Multiagency professionals trying to deter children from developing antisocial or criminal behaviour should focus on enhancing children’s emotional awareness or affective empathy, according to a recent study of vulnerable children in Amsterdam.

Reviews of the literature across a range of disciplines suggest that the road to criminality could be paved by poor parenting, social and financial hardship and impaired emotional development. Such factors may weigh heavily on a child, and may produce a suite of psychological traits that could ultimately lead to antisocial or criminal behaviour.

In a study published recently in the Journal of Child Psychology and Psychiatry, Lisette van Zonneveld and colleagues at Leiden University used a mixture of old-fashioned and contemporary techniques to examine these psychological traits and determine which might be critical in the development of antisocial behaviours (van Zonneveld et al. (2017) JCPP 58: 913–921. doi:10.1111/jcpp.12724).

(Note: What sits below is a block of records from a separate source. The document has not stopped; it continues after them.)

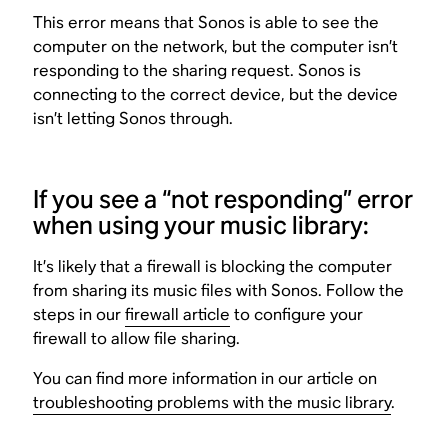
This error means that Sonos is able to see the
computer on the network, but the computer isn’t
responding to the sharing request. Sonos is
connecting to the correct device, but the device
isn’t letting Sonos through.
If you see a “not responding” error
when using your music library:
It’s likely that a firewall is blocking the computer
from sharing its music files with Sonos. Follow the
steps in our
firewall article
to configure your
firewall to allow file sharing.
You can find more information in our article on
troubleshooting problems with the music library
.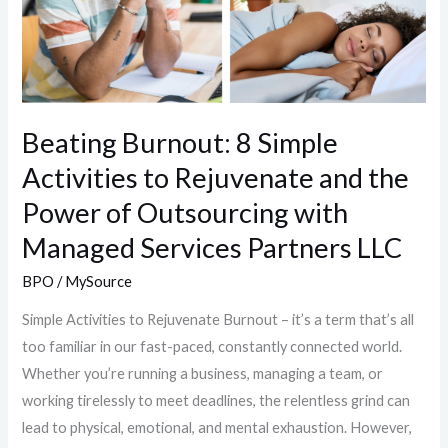
Beating Burnout: 8 Simple
Activities to Rejuvenate and the
Power of Outsourcing with
Managed Services Partners LLC
BPO
/
MySource
Simple Activities to Rejuvenate Burnout – it’s a term that’s all
too familiar in our fast-paced, constantly connected world.
Whether you’re running a business, managing a team, or
working tirelessly to meet deadlines, the relentless grind can
lead to physical, emotional, and mental exhaustion. However,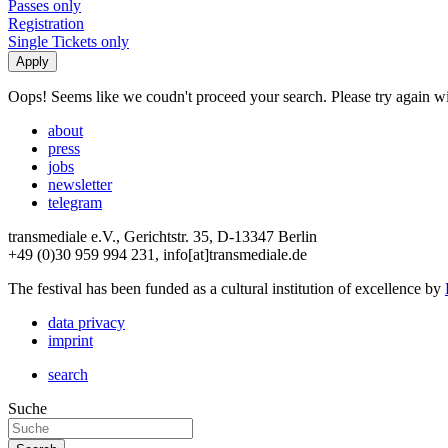
Passes only
Registration
Single Tickets only
Oops! Seems like we coudn't proceed your search. Please try again with
about
press
jobs
newsletter
telegram
transmediale e.V., Gerichtstr. 35, D-13347 Berlin
+49 (0)30 959 994 231, info[at]transmediale.de
The festival has been funded as a cultural institution of excellence by
data privacy
imprint
search
Suche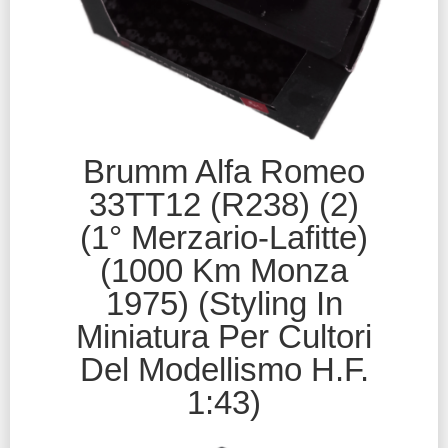
Brumm Alfa Romeo
33TT12 (R238) (2)
(1° Merzario-Lafitte)
(1000 Km Monza
1975) (Styling In
Miniatura Per Cultori
Del Modellismo H.F.
1:43)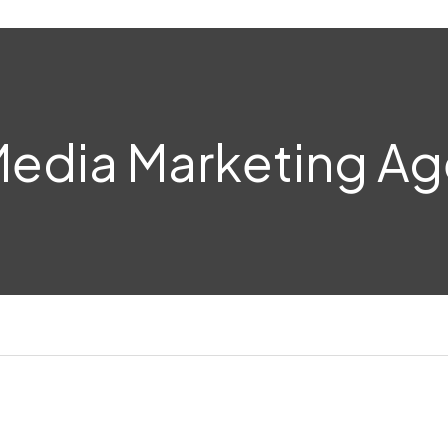
Media Marketing A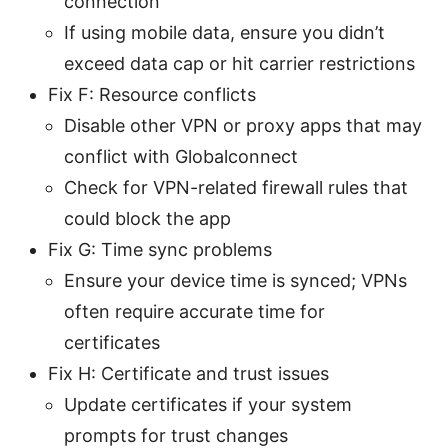
connection
If using mobile data, ensure you didn’t
exceed data cap or hit carrier restrictions
Fix F: Resource conflicts
Disable other VPN or proxy apps that may
conflict with Globalconnect
Check for VPN-related firewall rules that
could block the app
Fix G: Time sync problems
Ensure your device time is synced; VPNs
often require accurate time for
certificates
Fix H: Certificate and trust issues
Update certificates if your system
prompts for trust changes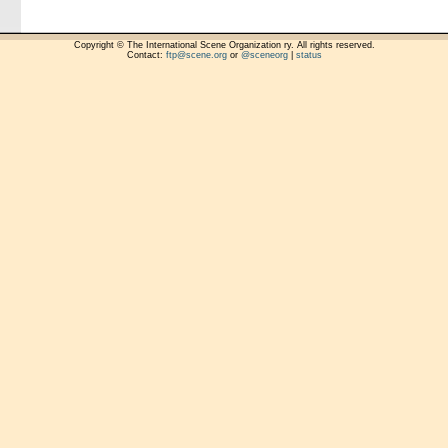
Copyright © The International Scene Organization ry. All rights reserved.
Contact:
ftp@scene.org
or
@sceneorg
|
status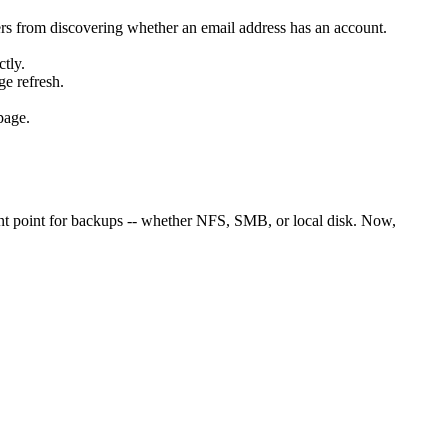
rs from discovering whether an email address has an account.
tly.
ge refresh.
page.
unt point for backups -- whether NFS, SMB, or local disk. Now,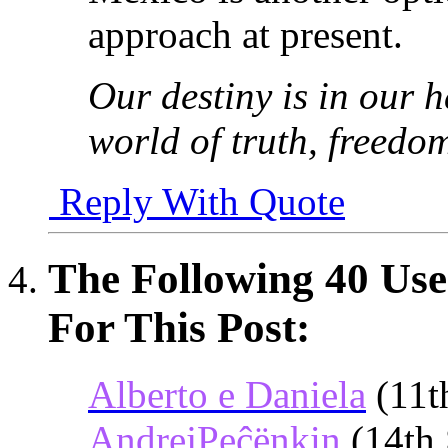
approach at present.
Our destiny is in our h
world of truth, freedo
Reply With Quote
The Following 40 Use
For This Post:
Alberto e Daniela
(11t
AndrejPeĉënkin
(14th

They worked with 114 children aged between 8 and 12 from Amsterdam’s Preventive Intervention Trajectory (PIT) project. This is an initiative that hopes to turn troubled kids away from antisocial habits. Many of the children have older brothers and sisters who are young offenders, while others have suffered from parental neglect.

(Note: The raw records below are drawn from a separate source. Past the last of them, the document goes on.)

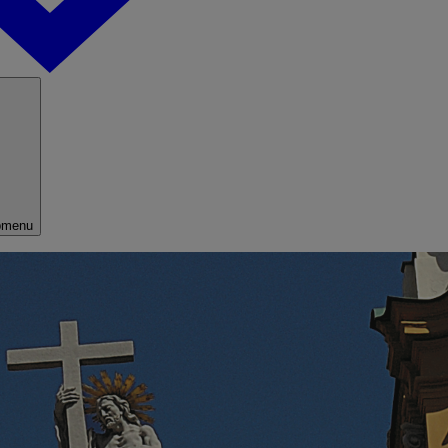
bmenu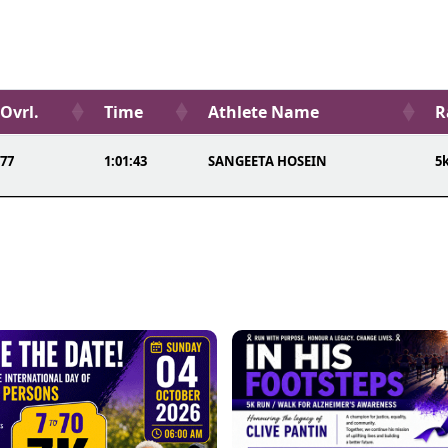
Ovrl.
Time
Athlete Name
R
77
1:01:43
SANGEETA HOSEIN
5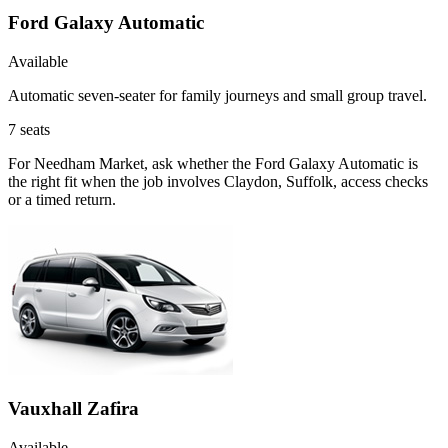
Ford Galaxy Automatic
Available
Automatic seven-seater for family journeys and small group travel.
7
seats
For Needham Market, ask whether the Ford Galaxy Automatic is
the right fit when the job involves Claydon, Suffolk, access checks
or a timed return.
Vauxhall Zafira
Available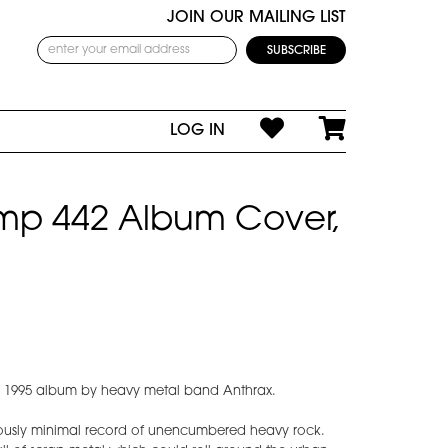
JOIN OUR MAILING LIST
LOG IN
omp 442 Album Cover,
e 1995 album by heavy metal band Anthrax.
ously minimal record of unencumbered heavy rock.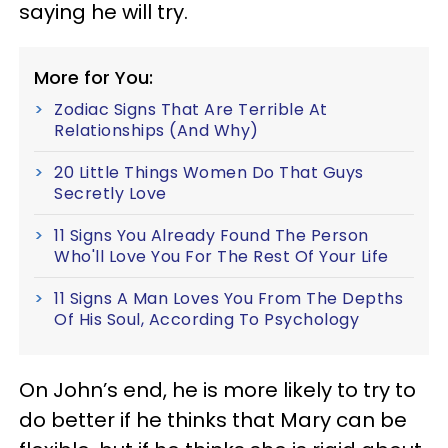
saying he will try.
More for You:
Zodiac Signs That Are Terrible At
Relationships (And Why)
20 Little Things Women Do That Guys
Secretly Love
11 Signs You Already Found The Person
Who'll Love You For The Rest Of Your Life
11 Signs A Man Loves You From The Depths
Of His Soul, According To Psychology
On John’s end, he is more likely to try to
do better if he thinks that Mary can be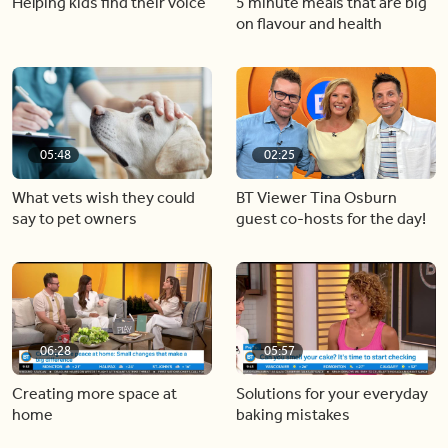
Helping kids find their voice
5 minute meals that are big
on flavour and health
05:48
02:25
What vets wish they could
BT Viewer Tina Osburn
say to pet owners
guest co-hosts for the day!
06:28
05:57
Creating more space at
Solutions for your everyday
home
baking mistakes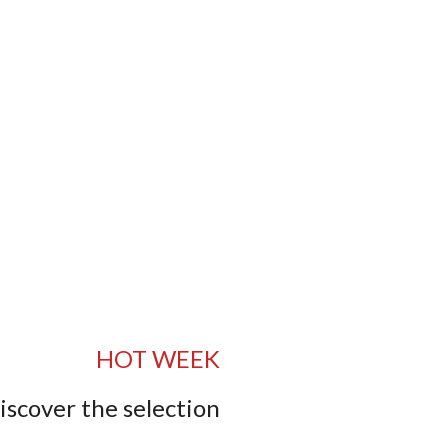
HOT WEEK
iscover the selection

The researchers visited the children at school, where they showed them short video clips designed to evoke one of 3 specific emotions (fear, pain and happiness). At the same time, they measured the children’s heart rate and skin conductance to gauge their emotional response.

They also used cameras and eye-tracking software to determine where the children were looking as they watched the clips – to assess their social attention. After this, the children filled out a brief questionnaire to determine their IQ and emotional intelligence.

The authors found that the children recruited from the PIT project tended to have a reduced emotional response to watching the video clips, but that they looked in the same places on the screen and had similar social attention to the 43 developmentally typical children used as controls. They also had similar cognitive empathy.

When the authors looked at the differences between the two groups of children it became apparent that those from the PIT project had a significantly reduced emotional response to the video clips that showed fearful or painful scenarios than the developmentally typical children – they had reduced affective empathy to painful or distressing emotions. Interestingly, their affective response to happiness was the same as the control children.

Antisocial behaviour is a complex phenomenon that cannot be measured by a single test. However, this study did show that the children from the PIT project were as good as the developmentally normal children at recognising and understanding the negative emotions they saw in the video clips.

This suggests their social attention and cognitive empathy were similar – but that they themselves did not experience the emotion that would be expected – they appear to have a deficit in affective empathy.

Outside of the laboratory, this means high-risk children may not empathise or feel the distress they cause others by their aggressive behaviour, similar to the reduced emotional response they have to the clips showing painful or fearful scenes.

The authors emphasise that more work is needed to replicate and expand on their findings, but they do advocate for interventions and programs which aim to improve emotional literacy in groups of high risk children, to try and improve their emotional awareness and affective empathy.

With a systematic approach to this and more research evaluation of outcomes, it may be possible to help more vulnerable children to feel their way out of a life of criminality.

Social attention: An affinity towards social information, such as the movements of the face and eyes of other people.
Cognitive empathy: The capacity to understand the emotions of others, without necessarily feeling them.
Affective empathy: The ability to experience what other people are feeling as a result of their emotions.